The Taliban Jailbreak and Afghanistan's Future

The news that the Taliban have managed to break almost 500 prisoners out of a jail in southern Afghanistan should raise serious questions about the effectiveness of Afghanistan’s security forces and the assumptions behind U.S. and allied strategy going into the 2011 “fighting season.”

Over the past year and a half, U.S. and allied forces have achieved remarkable security gains in southern Afghanistan. All of these gains, though, should be considered to be transient unless competent local security forces can take the place of most U.S. and allied forces.
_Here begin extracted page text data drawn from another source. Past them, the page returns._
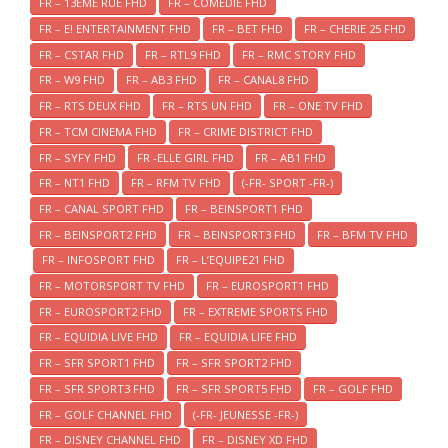
FR – 13EME RUE FHD
FR – COMEDIE FHD
FR – E! ENTERTAINMENT FHD
FR – BET FHD
FR – CHERIE 25 FHD
FR – CSTAR FHD
FR – RTL9 FHD
FR – RMC STORY FHD
FR – W9 FHD
FR – AB3 FHD
FR – CANAL8 FHD
FR – RTS DEUX FHD
FR – RTS UN FHD
FR – ONE TV FHD
FR – TCM CINEMA FHD
FR – CRIME DISTRICT FHD
FR – SYFY FHD
FR -ELLE GIRL FHD
FR – AB1 FHD
FR – NT1 FHD
FR – RFM TV FHD
(-FR- SPORT -FR-)
FR – CANAL SPORT FHD
FR – BEINSPORT1 FHD
FR – BEINSPORT2 FHD
FR – BEINSPORT3 FHD
FR – BFM TV FHD
FR – INFOSPORT FHD
FR – L’EQUIPE21 FHD
FR – MOTORSPORT TV FHD
FR – EUROSPORT1 FHD
FR – EUROSPORT2 FHD
FR – EXTREME SPORTS FHD
FR – EQUIDIA LIVE FHD
FR – EQUIDIA LIFE FHD
FR – SFR SPORT1 FHD
FR – SFR SPORT2 FHD
FR – SFR SPORT3 FHD
FR – SFR SPORT5 FHD
FR – GOLF FHD
FR – GOLF CHANNEL FHD
(-FR- JEUNESSE -FR-)
FR – DISNEY CHANNEL FHD
FR – DISNEY XD FHD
Gen. David Petraeus and his lieutenants understand that President Obama and the rest of the NATO partnership expects the United States and its allies to move responsibility for Afghanistan’s security over to the Afghans themselves between this summer and the end of President Karzai’s second term in office in 2014.

But there is much work to be done between now and then. U.S. and allied forces in Afghanistan are counting on being able to shift the majority of their resources and efforts away from southern Afghanistan in 2011 and toward the “Greater Paktia” region of eastern Afghanistan, where U.S. and allied resources have been spread thin over the past two years and where security conditions have sharply deteriorated.

If Afghan national security forces are not competent enough to take the place of U.S. and allied forces — even with embedded U.S. and allied trainers and with the support of U.S. and allied air power — Gen. Petraeus will see his plans for transition in Afghanistan delayed in the face of increasingly impatient civilian authorities in both Washington and Kabul.